Introduction and Aims: Pain is a major health problem in hemodialysis patients. Cause of pain related to the several complications such as osteitis fibrosa cystica, dialysis related amyloidosis (DRA), osteomalacia. Especially pain related to DRA might affect on the activities of daily life (ADL) due to nocturnal awakening. We had been reported the β2microglobulin (MG) adsorption column (Lixelle) reduced the radiolucency of bone cysts in the wrist joints, and improves clinical symptoms associated with DRA (Blood Purif. 2011;32(4):317-22). On the other hand, high volume online hemodiafiltration (HDF) also can remove β2MG efficiently. In this study, we evaluated the effect of combination therapy with β2MG adsorption column and online HDF on the DRA related symptoms.

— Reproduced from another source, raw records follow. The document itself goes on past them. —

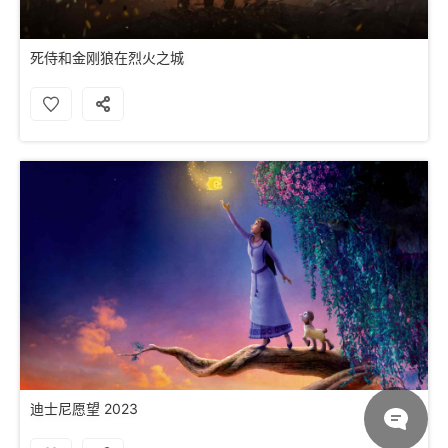
死侍和金刚狼在烈火之城
迪士尼愿望 2023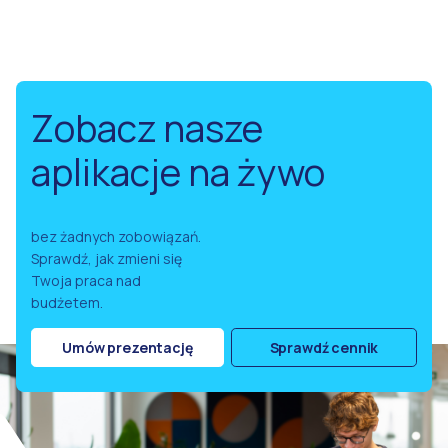
Zobacz nasze
aplikacje na żywo
bez żadnych zobowiązań.
Sprawdź, jak zmieni się
Twoja praca nad
budżetem.
Umów prezentację
Sprawdź cennik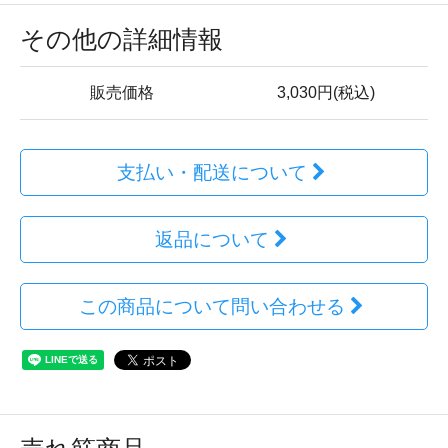
その他の詳細情報
販売価格
3,030円(税込)
支払い・配送について
返品について
この商品について問い合わせる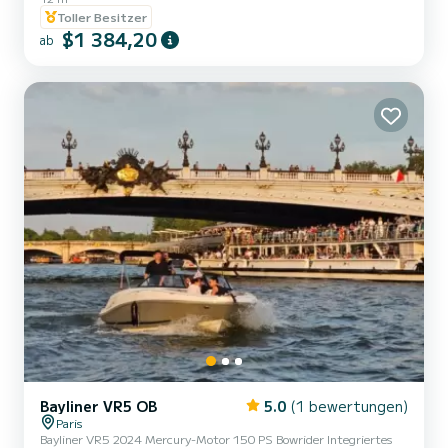
Oranien-Nassau, van Vollenhoven, abfährt. Mehrere Optionen
Toller Besitzer
möglich von von 1500
$1 384,20
ab
Bayliner VR5 OB
5.0
(1 bewertungen)
Paris
Bayliner VR5 2024 Mercury-Motor 150 PS Bowrider Integriertes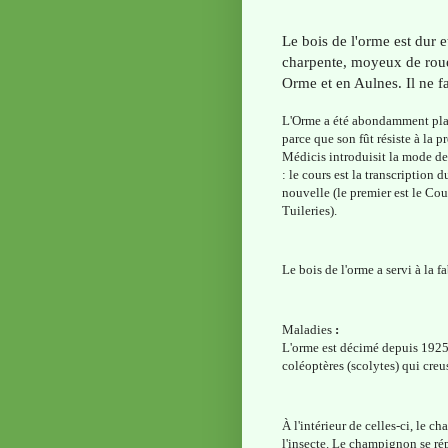
Le bois de l'orme est dur et
charpente, moyeux de roues
Orme et en Aulnes. Il ne fa
L'Orme a été abondamment plan
parce que son fût résiste à la p
Médicis introduisit la mode de
: le cours est la transcription 
nouvelle (le premier est le Cou
Tuileries).
Le bois de l'orme a servi à la 
Maladies
:
L'orme est décimé depuis 1925
coléoptères (scolytes) qui creu
À l'intérieur de celles-ci, le 
l'insecte. Le champignon se rép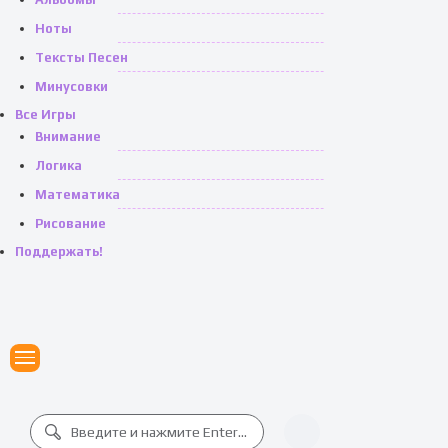
Ноты
Тексты Песен
Минусовки
Все Игры
Внимание
Логика
Математика
Рисование
Поддержать!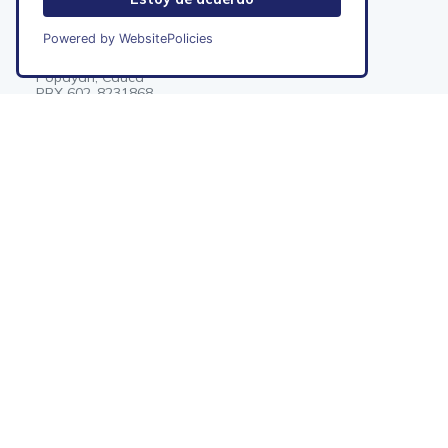
Powered by WebsitePolicies
Sede Principal, Calle 2N No. 6A-54
Popayán, Cauca
PBX 602-8231868
Línea nacional gratuita:
018000-912222
notificacionesjudiciales@comfacauca.com
Mapa del sitio
Horario de atencición
Atención a público
Lunes a Viernes
de 7:30 a.m. a 3:30 p.m. jornada continua
EN
ES
Última actualización:
jueves, 06 agosto 2026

Methods: 42 patients who had the history of hemodialysis for more than 20 years and had the operation for carpal tunnel syndrome were recruited. Sever pain in the upper (shoulder, elbow, wrist, and finger) and lower (hip, knee, and foot) joints related with DRA were treated with high volume (40 L/session) online HDF for 4 month (1st HDF period). After 1st online HDF period, these patients had been treated withβ2MG adsorption column (Lixelle) and/or online HDF for next 4months (Lixelle period). In last 4 month patients treated with only online HDF (2st HDF period) (Figure). Blood levels ofβ2MG, high sensitive C reactive protein (hCRP), matrix metalloproteinase (MMP)-3, Kt/V, and pain score (Face Scale or VAS score) were evaluated before and after each period.

Results: Among three periods in this study, there were no significant differences in Kt/V (1.5±0.2 vs. 1.5±0.2 vs. 1.5±0.3 respectively), β2MG (26.9 ±6.1 vs. 25.5±6.4 vs. 26.5 ± 5.9 mg/L respectively), hCRP (0.08±0.10 vs. 0.08±0.12 vs. 0.08±0.09 mg/dL respectively), IL-6 (5.53 ±4.84 vs. 4.78±5.95 vs. 4.5 ±5.10 pg/mL respectively), and MMP-3 (268±254 vs. 269±280 vs. 277±301 ng/mL respectively) levels. Although 8 patients improved the pain score in 1st HDF session, the addition of Lixelle to online HDF induced further improved of pain score (from 22.0 ± 11.9 to 13.0 ± 11.0 (p=0.014)) in 6 patients. Furthermore, among 5 patients without improvement of pain score in 1st HDF session, 3 patients had significant improvement of pain score (from 28±10.2 to 21±11.5 (p=0.005)) in the Lixelle period.

Conclusions: There were no significant differences in dialysis efficiency and inflammatory index between online HDF and Lixelle period. Although 19% of patients significantly improved pain score by online HDF, further improvement of pain score was observed in 14% of patients by the addition of Lixelle therapy. Furthermore, combination therapy of Lixelle and online HDF reduced pain score in the 15% of patients without improvement of pain score in the period of online HDF. Thus, it has a possibility that combination therapy of Lixelle and online HDF could reduce DRA related pain, which online HDF failed to reduce.